Truth be told I’ve been unapologetically steering clear of blogging for the past month or so. That was mostly because the past month of my life has been a changeable feast with an added transcontinental flight back to Perth. Bonus!
It doesn’t make for exciting reading to blog about not knowing whether this is the week you’re staying in or leaving the place you’ve made home. Or being so stressed about it all your face is peeling. Yeah, too much info but thems the breaks, amigos.
I wanted the reverse culture shock to settle down. It hasn’t.
I didn’t want to be that girl, tears making splotches on the keyboard, talking about how I was so sad about leaving Manchester that I cried through the entire car trip from Perth Airport to my parents’ place.

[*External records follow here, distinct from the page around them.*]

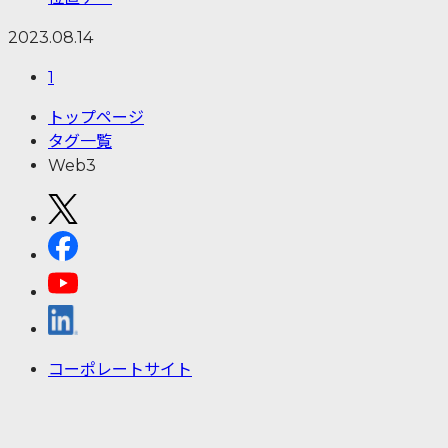
2023.08.14
1
トップページ
タグ一覧
Web3
コーポレートサイト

I don’t want to describe how I’m in denial about being in Perth, so much so that I refuse to acknowledge any long term suggestions about me and Perth past a month or so.
I probably shouldn’t tell you that when I broke my foot just days after arriving in Perth, my first angry thoughts were: ‘This wouldn’t have happened if I were in Manchester right now.’ Truth be told, there would have been more opportunity for it to happen over the course of my life as a pedestrian in Manchester.
To be honest nothing much is happening. I went from Manchester – where I was searching for meaningful employment but ended up with a meaningful life – back to Perth where I found meaningful employment straight away but also felt immediately adrift and disconnected.
I know… feelings… first world problems.